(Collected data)
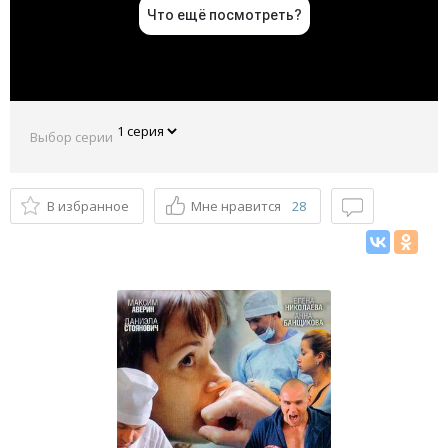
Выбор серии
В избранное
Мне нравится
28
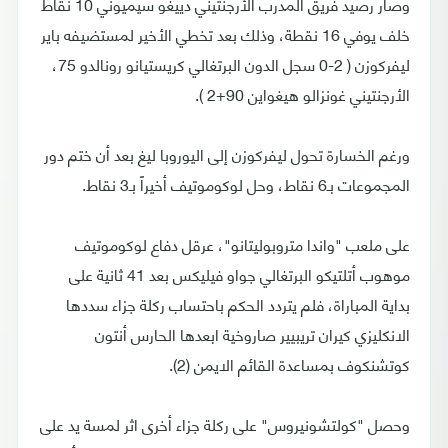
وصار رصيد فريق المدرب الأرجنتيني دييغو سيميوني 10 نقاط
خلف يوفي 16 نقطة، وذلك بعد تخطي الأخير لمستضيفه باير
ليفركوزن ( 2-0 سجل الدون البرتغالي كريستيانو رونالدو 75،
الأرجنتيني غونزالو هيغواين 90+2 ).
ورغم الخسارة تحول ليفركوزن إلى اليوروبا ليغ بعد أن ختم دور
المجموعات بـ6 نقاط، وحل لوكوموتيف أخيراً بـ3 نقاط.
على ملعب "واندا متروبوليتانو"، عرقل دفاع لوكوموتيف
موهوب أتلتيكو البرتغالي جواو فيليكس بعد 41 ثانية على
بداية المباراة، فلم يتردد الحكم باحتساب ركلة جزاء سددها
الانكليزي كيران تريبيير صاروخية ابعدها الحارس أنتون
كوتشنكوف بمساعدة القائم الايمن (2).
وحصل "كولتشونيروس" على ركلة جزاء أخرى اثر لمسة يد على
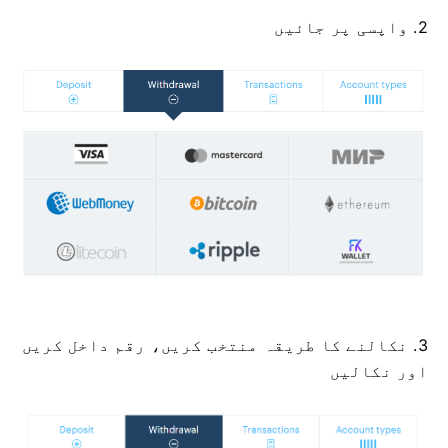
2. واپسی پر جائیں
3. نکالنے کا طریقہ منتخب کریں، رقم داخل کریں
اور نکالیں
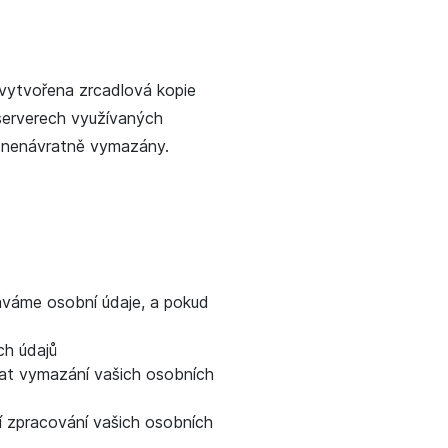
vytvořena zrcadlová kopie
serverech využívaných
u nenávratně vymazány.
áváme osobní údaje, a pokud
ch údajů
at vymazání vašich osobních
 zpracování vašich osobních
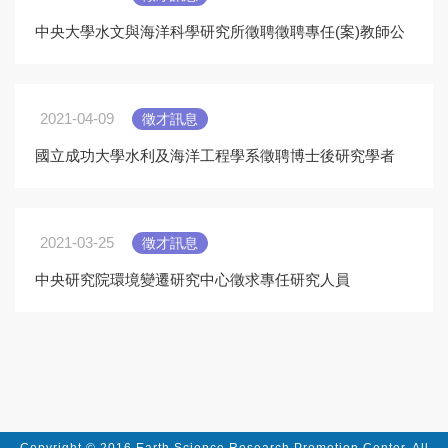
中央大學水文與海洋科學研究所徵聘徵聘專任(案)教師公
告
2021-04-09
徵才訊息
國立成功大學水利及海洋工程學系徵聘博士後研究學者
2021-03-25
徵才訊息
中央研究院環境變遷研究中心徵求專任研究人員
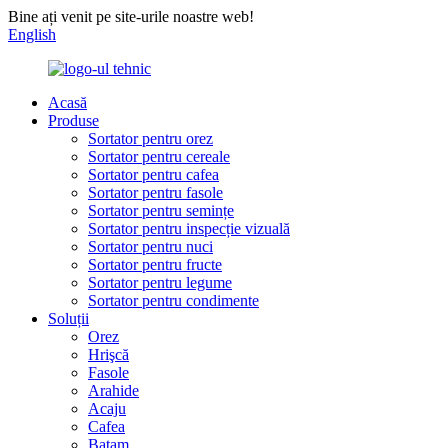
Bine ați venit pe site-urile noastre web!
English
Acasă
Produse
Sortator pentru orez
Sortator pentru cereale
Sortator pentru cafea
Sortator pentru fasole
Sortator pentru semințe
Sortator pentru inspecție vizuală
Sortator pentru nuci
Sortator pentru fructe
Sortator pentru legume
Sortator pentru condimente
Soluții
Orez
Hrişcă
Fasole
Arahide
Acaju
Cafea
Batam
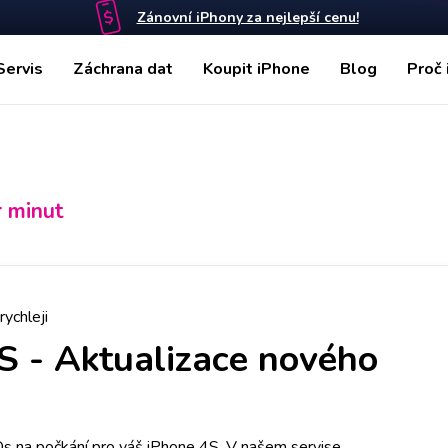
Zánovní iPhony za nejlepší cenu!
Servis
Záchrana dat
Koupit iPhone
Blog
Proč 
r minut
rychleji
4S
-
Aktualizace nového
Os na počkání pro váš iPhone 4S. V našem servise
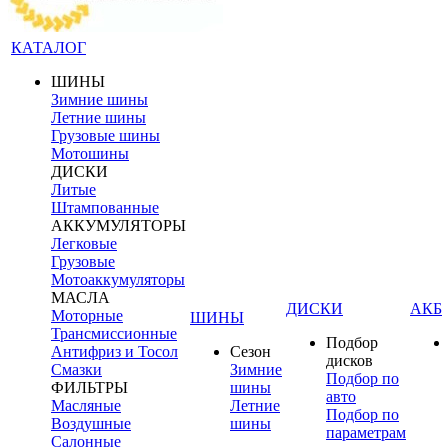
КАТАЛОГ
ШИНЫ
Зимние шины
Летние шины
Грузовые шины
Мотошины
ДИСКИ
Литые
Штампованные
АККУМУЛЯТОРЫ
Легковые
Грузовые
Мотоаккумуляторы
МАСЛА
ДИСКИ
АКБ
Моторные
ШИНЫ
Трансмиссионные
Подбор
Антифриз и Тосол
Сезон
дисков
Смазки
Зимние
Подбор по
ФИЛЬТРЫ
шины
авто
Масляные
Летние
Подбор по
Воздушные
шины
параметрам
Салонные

---

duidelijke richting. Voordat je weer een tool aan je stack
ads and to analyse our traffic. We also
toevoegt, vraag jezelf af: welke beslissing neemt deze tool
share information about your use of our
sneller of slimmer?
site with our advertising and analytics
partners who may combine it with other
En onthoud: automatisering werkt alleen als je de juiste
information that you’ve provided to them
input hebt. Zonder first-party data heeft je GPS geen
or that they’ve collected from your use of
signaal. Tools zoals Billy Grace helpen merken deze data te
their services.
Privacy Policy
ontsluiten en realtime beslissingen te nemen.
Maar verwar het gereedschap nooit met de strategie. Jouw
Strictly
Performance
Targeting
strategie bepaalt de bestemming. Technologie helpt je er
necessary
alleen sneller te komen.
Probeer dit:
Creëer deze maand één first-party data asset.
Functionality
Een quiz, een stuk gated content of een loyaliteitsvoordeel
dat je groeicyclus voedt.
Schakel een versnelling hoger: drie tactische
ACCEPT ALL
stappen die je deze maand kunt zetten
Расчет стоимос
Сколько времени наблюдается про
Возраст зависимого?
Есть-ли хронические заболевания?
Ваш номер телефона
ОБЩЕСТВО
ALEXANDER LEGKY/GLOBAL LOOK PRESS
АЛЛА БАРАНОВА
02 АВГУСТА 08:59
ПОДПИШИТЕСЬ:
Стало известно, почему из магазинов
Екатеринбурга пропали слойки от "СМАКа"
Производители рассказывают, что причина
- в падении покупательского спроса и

==

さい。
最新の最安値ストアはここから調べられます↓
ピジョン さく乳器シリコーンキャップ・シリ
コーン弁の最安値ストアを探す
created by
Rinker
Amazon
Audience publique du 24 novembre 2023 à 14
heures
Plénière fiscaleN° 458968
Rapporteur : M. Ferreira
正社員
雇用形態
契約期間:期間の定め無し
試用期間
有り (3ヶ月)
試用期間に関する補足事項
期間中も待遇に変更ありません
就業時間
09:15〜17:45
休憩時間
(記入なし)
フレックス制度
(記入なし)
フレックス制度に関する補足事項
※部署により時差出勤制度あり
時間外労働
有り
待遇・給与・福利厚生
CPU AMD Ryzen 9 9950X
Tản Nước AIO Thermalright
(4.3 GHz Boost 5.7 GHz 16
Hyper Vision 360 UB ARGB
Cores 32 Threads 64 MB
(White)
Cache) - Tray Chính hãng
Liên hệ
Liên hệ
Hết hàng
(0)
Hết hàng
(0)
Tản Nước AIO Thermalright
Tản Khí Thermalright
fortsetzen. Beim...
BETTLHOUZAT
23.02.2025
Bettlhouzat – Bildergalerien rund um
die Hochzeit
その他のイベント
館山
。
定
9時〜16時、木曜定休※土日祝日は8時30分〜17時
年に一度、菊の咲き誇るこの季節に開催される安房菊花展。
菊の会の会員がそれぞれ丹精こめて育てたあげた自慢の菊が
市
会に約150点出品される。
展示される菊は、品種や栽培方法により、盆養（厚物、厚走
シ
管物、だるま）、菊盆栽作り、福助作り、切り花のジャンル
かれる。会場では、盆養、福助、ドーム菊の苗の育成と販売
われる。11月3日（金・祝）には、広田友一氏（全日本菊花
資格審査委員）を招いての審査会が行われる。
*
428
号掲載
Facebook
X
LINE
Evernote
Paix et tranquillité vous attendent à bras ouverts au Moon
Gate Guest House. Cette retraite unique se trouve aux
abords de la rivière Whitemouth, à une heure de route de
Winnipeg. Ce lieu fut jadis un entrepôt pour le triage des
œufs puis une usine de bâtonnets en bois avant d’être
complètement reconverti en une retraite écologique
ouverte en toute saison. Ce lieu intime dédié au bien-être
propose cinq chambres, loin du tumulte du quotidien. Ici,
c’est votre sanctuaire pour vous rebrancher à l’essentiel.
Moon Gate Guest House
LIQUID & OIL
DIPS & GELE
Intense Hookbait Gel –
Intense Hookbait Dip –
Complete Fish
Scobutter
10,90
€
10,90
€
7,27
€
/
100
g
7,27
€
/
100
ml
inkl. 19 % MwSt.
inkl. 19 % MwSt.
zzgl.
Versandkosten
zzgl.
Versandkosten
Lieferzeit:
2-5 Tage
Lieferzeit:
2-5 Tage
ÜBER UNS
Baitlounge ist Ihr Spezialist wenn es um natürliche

(Exercise details): Lines in the data that hold "Moon" must be located and copied.

(Response area):
Paix et tranquillité vous attendent à bras ouverts au Moon
Moon Gate Guest House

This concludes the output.